WED, NOU, OYL, SVA and EU: 5 Canadian smallcap stocks to buy under $10

4 min read | May 12, 2022 10:45 AM EDT | By Kajal Jain

Highlights

  • Some small-cap stocks can hold more significant growth potential than mid-cap or large-cap stocks.
  • WED stock zoomed by almost 12 per cent in three months.
  • Nouveau Monde Graphite secured a grant worth C$ 5.75 from the Canadian government.

Some small-cap stocks can hold more significant growth potential than mid-cap or large-cap stocks as it is often believed that companies experience a low growth rate as they grow in size. When considered for long-term gains, such stocks can deliver substantial returns if market dynamics favour them.

Also read: SGML, WED, DE, NFG & QRC: 5 TSXV small-cap stocks for new investors

Here are five Canadian small-cap stocks that investors can add to their portfolios and even Tax-Free Savings Account (TFSA) for future gains. Also, all TSXV stocks mentioned here are under C$ 10.

The Westaim Corporation (TSXV: WED)

Westaim Corporation is an asset management firm that provides long term capital to businesses in the financial service sector. The Canadian financial service firm had cash of US$ 6.6 million as of December 31, 2021, compared to US$ 8.7 million a year ago.

However, its Generally Accepted Accounting Principles (GAAP) profit and comprehensive income surged to US$ 6.7 million in Q4 2022 against a loss of US$ 14.5 million in the prior-year quarter.

WED stock zoomed by almost 12 per cent in three months and seems to have gained investors’ attention since late March, with a current Relative Strength Index (RSI) value of 59.91, based on EODHD/Others findings.

Also read: PRO, NXR, TCN, DRM & MRG: 5 TSX property stocks to buy before it's late

Nouveau Monde Graphite Inc (TSXV: NOU)

Nouveau Monde Graphite, abbreviated as NMG, secured a grant worth C$ 5.75 million for the deployment of its proprietary coating tech from the Canadian government under its flagship program, Sustainable Development Technology Canada (SDTC), in March. With this funding, the graphite company aims to fully integrate its local value chain to support the expanding lithium-ion battery market.

NOU stock slipped by over 46 per cent year-over-year (YoY) and, according to EODHD/Others, recorded an RSI value of 31.83 at the time of writing this.

CGX Energy Inc (TSXV:OYL)

CGX Energy is exploring petroleum and natural gas properties. Recently, the energy company and its joint venture (JV) partner, Frontera Energy Corporation (TSX: FEC), discovered light oil and gas condensate at Kawa-1 Exploration Well in May.
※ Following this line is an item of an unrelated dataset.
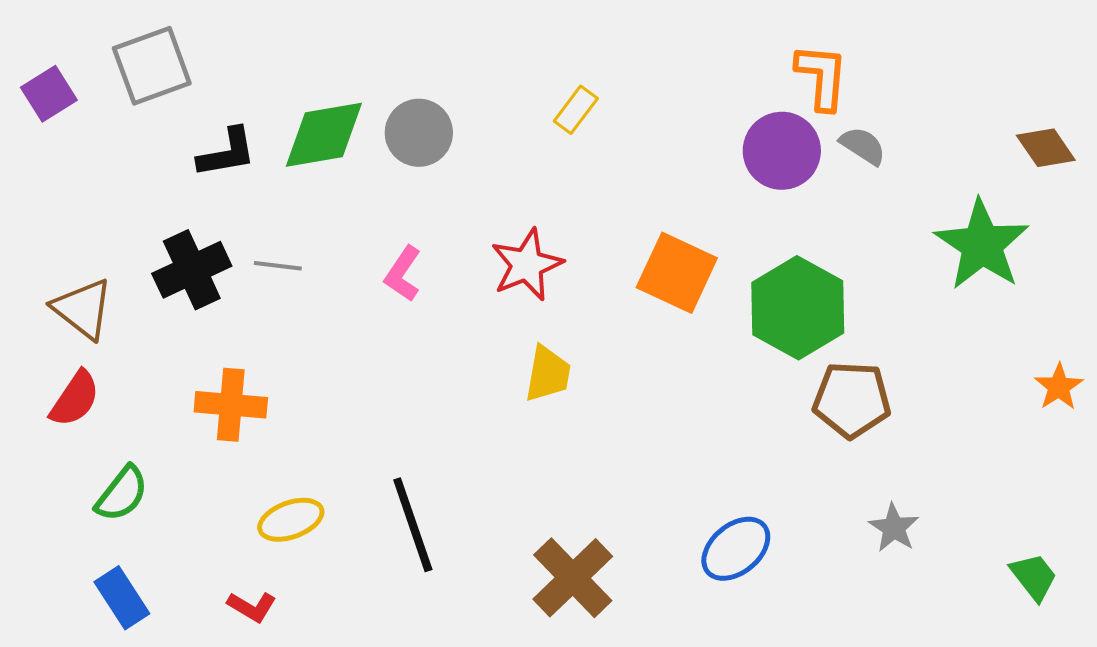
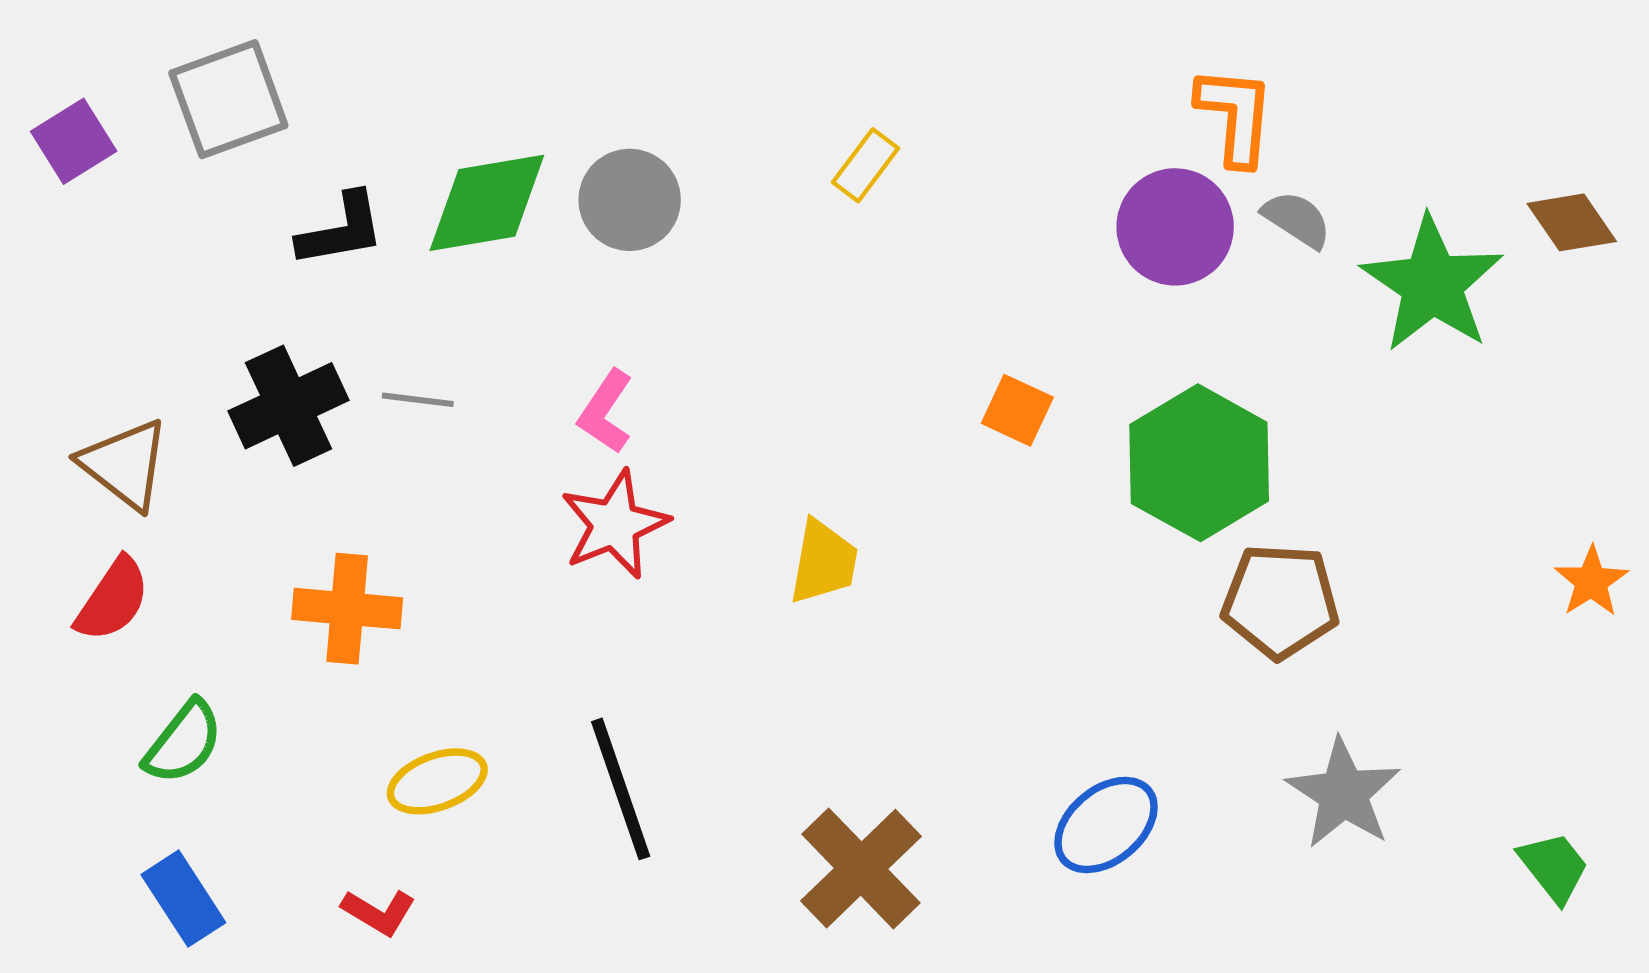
green star: (982, 245) -> (1432, 284), moved
red star: (527, 265) -> (615, 524), moved
orange square: (677, 273) -> (1017, 410), size x0.6
gray star: (894, 528) -> (1343, 793), size x1.5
Stocks of CGX Energy jumped by over 48 per cent in 12 months. The oil and gas stock was nearly 71 per cent down from its 52-week high of C$ 4.53 (February 1). As per EODHD/Others findings, OYL scrip had an RSI value at the time of writing this.

Sernova Corp (TSXV: SVA)

Sernova Corp was recognised as one of the Top 50 performers in 2022 on the TSX Venture Exchange in February. The healthcare company held a price-to-book (p/B) ratio of 14.30 at the time of writing this.

According to data taken from EODHD/Others, SVA’s RSI value was at 49.43 as of May 10. The healthcare stock spiked by almost four per cent in the past 52 weeks.

Encore Energy Corp (TSXV: EU)

Uranium is an alternative energy source and is an important element in nuclear power generation. Hence, TSXV uranium companies like Encore Energy can emerge as a key players in the market. 

EU stock was up by almost one per cent in the past nine months and held a diminishing RSI value of 32.66, as per EODHD/Others.

WED, NOU, OYL, SVA and EU: 5 Canadian smallcap stocks to buy under $10

Bottomline

Investors have different approaches and risk levels. Hence, considering these two key factors, small-cap stocks can be suitable for investors who have high-risk appetites looking for growth.

Please note, the above content constitutes a very preliminary observation based on the industry, and is of limited scope without any in-depth fundamental valuation or technical analysis. Any interest in stocks or sectors should be thoroughly evaluated taking into consideration the associated risks.